Group/count/average consecutive buckets

Suppose I have a date/time field for each document. Now suppose that I group my documents into hourly buckets using a date_histogram aggregation. Now suppose that there are some hours with no documents. So the document count for a 12 hour period might look like this:

Hour 1: 12
2: 10
3: 0
4: 5
5: 90
6: 11
7: 0
8: 0
9: 56
10: 88
11: 33
12: 111

What I want to do is find the average number of consecutive buckets with non-zero counts. So here, we have the first cluster of 2 consecutive hours with non-zero counts, followed by hour 3 with 0 count, then 3 consecutive buckets of non-zero, followed by two buckets with 0, and finally 4 consecutive buckets of non-zero.
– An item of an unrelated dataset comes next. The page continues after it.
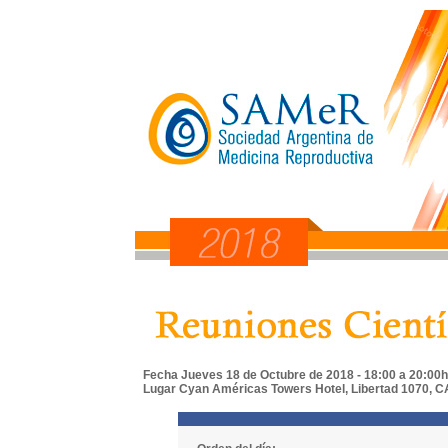
Fecha Jueves 18 de Octubre de 2018
- 18:00 a 20:00
Lugar Cyan Américas Towers Hotel, Libertad 1070,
So in this example, what I want is the avg(2, 3, 4) = 3. Is there a clever way to do this in ES using some combination of aggregations?
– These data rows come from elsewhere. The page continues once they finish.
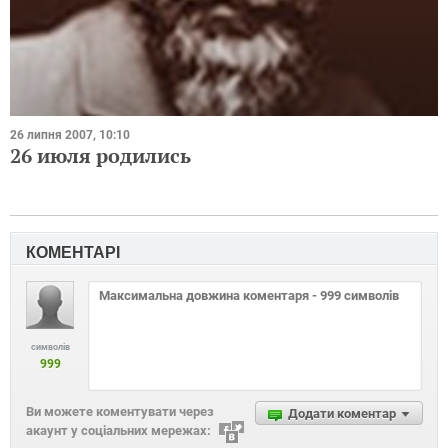
26 липня 2007, 10:10
26 июля родились
КОМЕНТАРІ
символів
999
Ви можете коментувати через
Додати коментар
акаунт у соціальних мережах:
Not that I know of. But doing this on client-side looks easy? For the record, doing it on the Elasticsearch side wouldn't be more efficient.

Would it not be more efficient from a data transfer over the network perspective if I were only retrieving an average value as opposed to all the bucket counts? Especially if I were doing this over many queries?

If your client application and the Elasticsearch cluster are on the same local network, this wouldn't be an issue. Even on a remote network I don't think this would be an issue unless the date histogram would loooots of buckets.

This topic was automatically closed 28 days after the last reply. New replies are no longer allowed.